INFORMATION SUPPLIED:
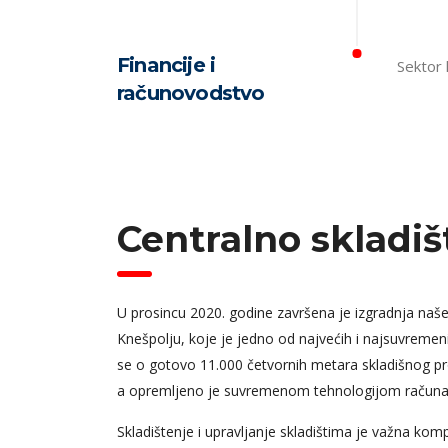
Financije i
Sektor 
računovodstvo
Centralno skladiš
U prosincu 2020. godine završena je izgradnja naš
Knešpolju, koje je jedno od najvećih i najsuvremeni
se o gotovo 11.000 četvornih metara skladišnog pr
a opremljeno je suvremenom tehnologijom račun
Skladištenje i upravljanje skladištima je važna kom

WORK TO COMPLETE:
Return each line above word for word. Skip the pictures.

EXERCISE OUTPUT:
Financije i
Sektor 
računovodstvo
Centralno skladiš
U prosincu 2020. godine završena je izgradnja naš
Knešpolju, koje je jedno od najvećih i najsuvremeni
se o gotovo 11.000 četvornih metara skladišnog pr
a opremljeno je suvremenom tehnologijom račun
Skladištenje i upravljanje skladištima je važna kom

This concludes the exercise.